EXERCISE AIM: From the records below, output exactly the lines starting at the line with "Fenomen literar internațional: Maurice" and ending at the line with "Политика действует бессрочно", both of them included, but no pictures.
━━━━━━━━━━━━━━━━━━━━
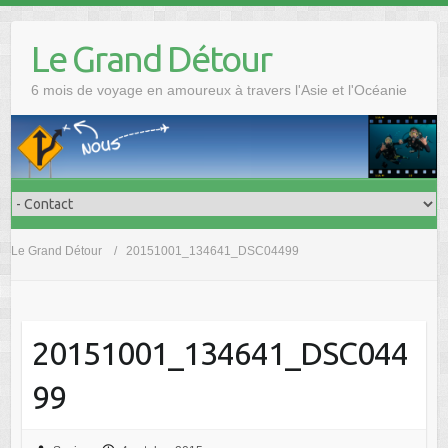
Skip
to
Le Grand Détour
content
6 mois de voyage en amoureux à travers l'Asie et l'Océanie
Le Grand Détour
20151001_134641_DSC04499
20151001_134641_DSC044
99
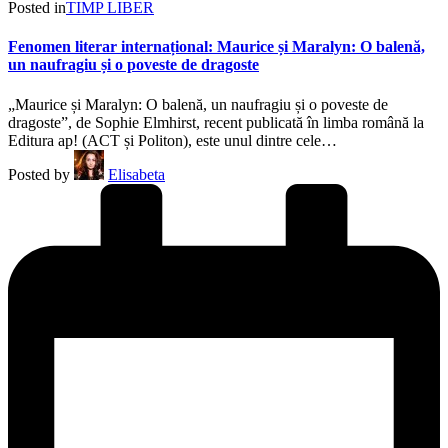
Posted in
TIMP LIBER
Fenomen literar internațional: Maurice și Maralyn: O balenă,
un naufragiu și o poveste de dragoste
„Maurice și Maralyn: O balenă, un naufragiu și o poveste de
dragoste”, de Sophie Elmhirst, recent publicată în limba română la
Editura ap! (ACT și Politon), este unul dintre cele…
Posted by
Elisabeta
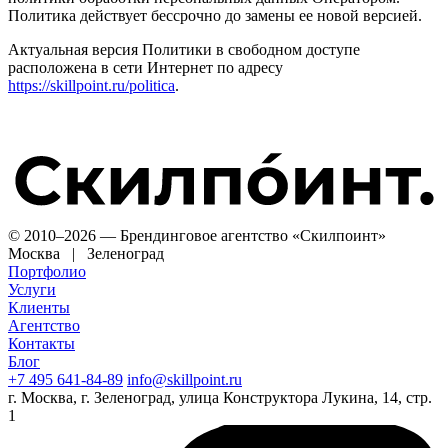
Политика действует бессрочно до замены ее новой версией.
Актуальная версия Политики в свободном доступе
расположена в сети Интернет по адресу
https://skillpoint.ru/politica
.
© 2010–2026 — Брендинговое агентство «Скилпоинт»
Москва | Зеленоград
Портфолио
Услуги
Клиенты
Агентство
Контакты
Блог
+7 495 641-84-89
info@skillpoint.ru
г. Москва, г. Зеленоград, улица Конструктора Лукина, 14, стр.
1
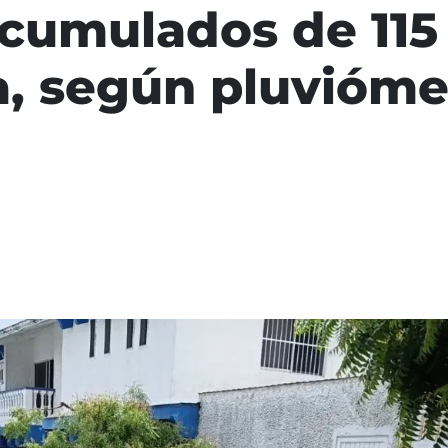
acumulados de 115
ta, según pluvióme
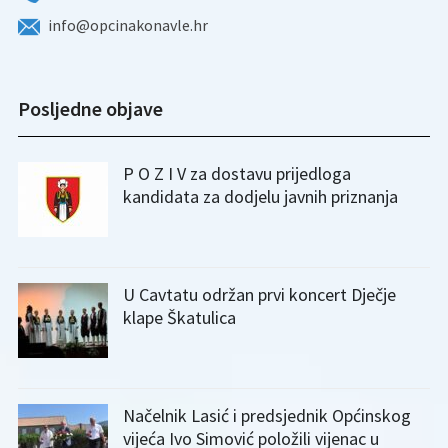
info@opcinakonavle.hr
Posljedne objave
P O Z I V za dostavu prijedloga
kandidata za dodjelu javnih priznanja
U Cavtatu održan prvi koncert Dječje
klape Škatulica
Načelnik Lasić i predsjednik Općinskog
vijeća Ivo Simović položili vijenac u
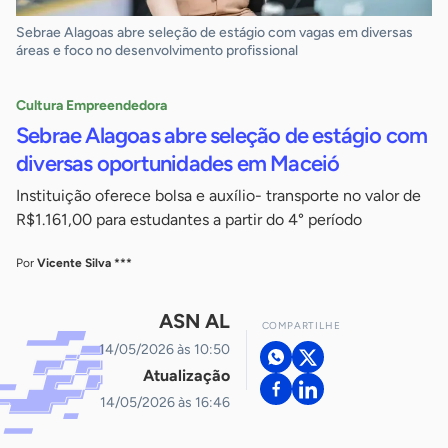
Sebrae Alagoas abre seleção de estágio com vagas em diversas
áreas e foco no desenvolvimento profissional
Cultura Empreendedora
Sebrae Alagoas abre seleção de estágio com
diversas oportunidades em Maceió
Instituição oferece bolsa e auxílio- transporte no valor de
R$1.161,00 para estudantes a partir do 4° período
Por
Vicente Silva ***
ASN AL
COMPARTILHE
14/05/2026 às 10:50
Atualização
14/05/2026 às 16:46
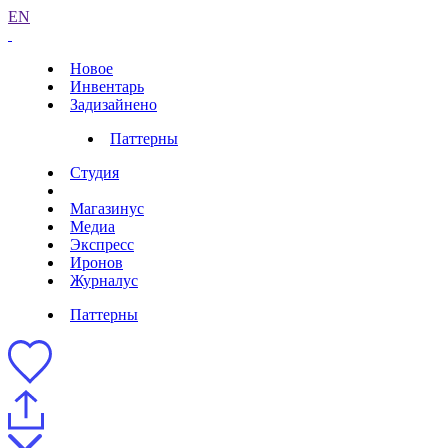
EN
Новое
Инвентарь
Задизайнено
Паттерны
Студия
Магазинус
Медиа
Экспресс
Иронов
Журналус
Паттерны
━━━━━━━━━━━━━━━━━━━━
RESULT FOR THIS EXERCISE:
Fenomen literar internațional: Maurice și Maralyn: O balenă,
un naufragiu și o poveste de dragoste
„Maurice și Maralyn: O balenă, un naufragiu și o poveste de
dragoste”, de Sophie Elmhirst, recent publicată în limba română la
Editura ap! (ACT și Politon), este unul dintre cele…
Posted by
Elisabeta
Политика действует бессрочно до замены ее новой версией.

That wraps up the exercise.